La señora Hollister miró, pensativa, a sus hijos.

—Tenéis razón. No debéis daros por vencidos ahora. Voy a ayudaros también yo.

—Ahora hablas debidamente, Elaine —dijo el señor Hollister, haciendo un guiño a su esposa.

—¡Cuánto te quiero, mamá! —exclamó Pam, echando los brazos al cuello de su madre—. Ya sabes que nunca hemos dejado un misterio sin resolver.

—Y no vais a dejar éste tampoco. Mañana os llevaré a todos al aeropuerto en la furgoneta. —La señora Hollister movió la cabeza y abrió los ojos exageradamente, diciendo—: ¡También a mí me gustaría saber quién es el dueño de ese avión!

Por suerte, Pete y Pam tenían pocos deberes que hacer aquella noche. De modo que se metieron en la cama y se levantaron más temprano para tener las lecciones bien preparadas. Aquella mañana llegaron al colegio con muchos deseos de salir para ir al aeropuerto.

Por la tarde, cuando llegaron a casa, su madre ya estaba preparada para salir.

Los cinco Hollister y Dave Meade se acomodaron en la furgoneta. Por el camino, la señora Hollister se detuvo para invitarles a unos gigantescos cucuruchos de helado que estuvieron saboreando hasta muy cerca del aeropuerto.

Después de aparcado el coche, todos entraron en el gran edificio donde los viajeros iban y venían desde las taquillas de billetes, esperando sus turnos para los respectivos vuelos.

Alex ya les estaba esperando en el mostrador de la compañía de aviación más importante. Pete preguntó por el encargado de aquel lugar. De detrás de una pared divisoria salió un hombre bajo, con impecable uniforme azul.

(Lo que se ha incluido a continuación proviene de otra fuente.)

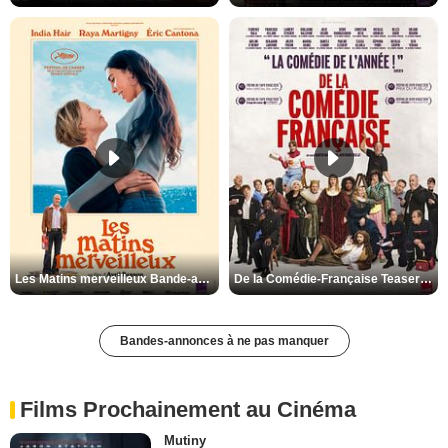
Les Matins merveilleux Bande-annonce VF
De la Comédie-Française Teaser VF
Bandes-annonces à ne pas manquer
Films Prochainement au Cinéma
Mutiny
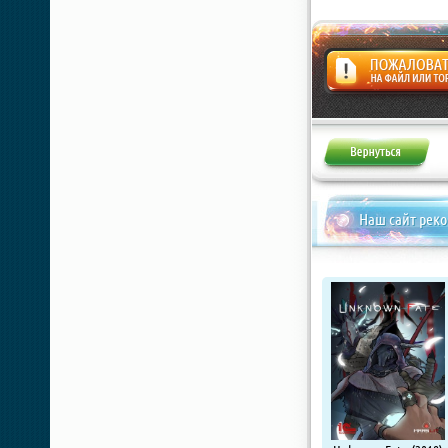
Жалоба
Наш сайт рек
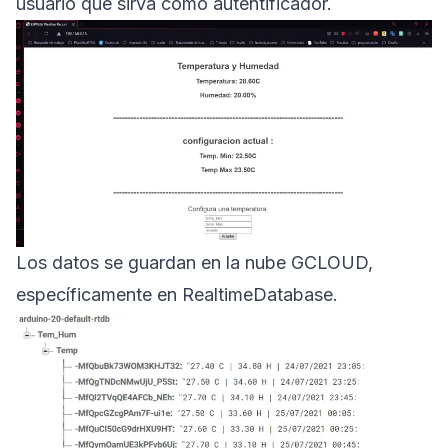
usuario que sirva como autentificador.
Los datos se guardan en la nube GCLOUD,
específicamente en RealtimeDatabase.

Sobre el bolsillo izquierdo del pecho se leía: «Señor Pickett».

—¿Qué puedo hacer por ustedes? —preguntó el hombre, mirando a los visitantes.

Pete le preguntó si podía encontrar el nombre del propietario de una avioneta, sabiendo el número de matrícula de ésta.

—Claro que puedo. ¿Quieres venir conmigo?

Separándose de los demás, Pete y Pam entraron en una oficina, donde Pam repitió la matrícula del misterioso avión.

—N268AE. ¿Le parece correcta la matrícula, señor?

El hombre repuso que la «N» era distintivo de registro americano.

—Suele ir seguido de cuatro números y una letra, pero en algunos casos lleva dos letras y tres números. Desde luego, esa matrícula parece legítima.

El hombre sacó de su escritorio un gran listín y empezó a escudriñar las páginas. Por fin encontró el número mencionado por Pam.

—Aquí está la persona que buscáis —dijo el señor Pickett—. Es el reverendo Horacio Wilkie.

—¿Un cura protestante? —preguntó Pete, sorprendido.

—Sí. He oído hablar de él. Su avioneta sobrevuela todos estos alrededores.

Pete se volvió a su hermana, muy desencantado.

—¡Con esto, todo se va al agua! —murmuró.